■ TASK ■
Leaving the images aside, transcribe all the data below exactly.

■ Page-level text extractions ■
####################

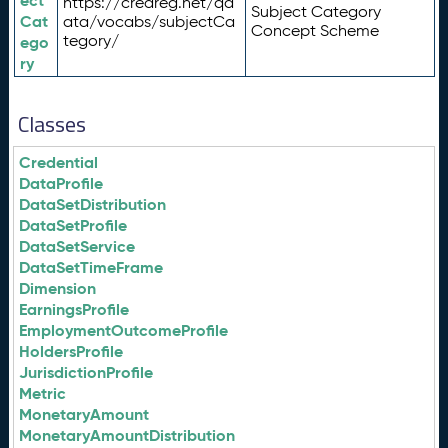
ect
https://credreg.net/qd
Subject Category
Cat
ata/vocabs/subjectCa
Concept Scheme
tegory/
ego
ry
Classes
Credential
DataProfile
DataSetDistribution
DataSetProfile
DataSetService
DataSetTimeFrame
Dimension
EarningsProfile
EmploymentOutcomeProfile
HoldersProfile
JurisdictionProfile
Metric
MonetaryAmount
MonetaryAmountDistribution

####################

■ REPLY ■
ect
https://credreg.net/qd
Subject Category
Cat
ata/vocabs/subjectCa
Concept Scheme
tegory/
ego
ry
Classes
Credential
DataProfile
DataSetDistribution
DataSetProfile
DataSetService
DataSetTimeFrame
Dimension
EarningsProfile
EmploymentOutcomeProfile
HoldersProfile
JurisdictionProfile
Metric
MonetaryAmount
MonetaryAmountDistribution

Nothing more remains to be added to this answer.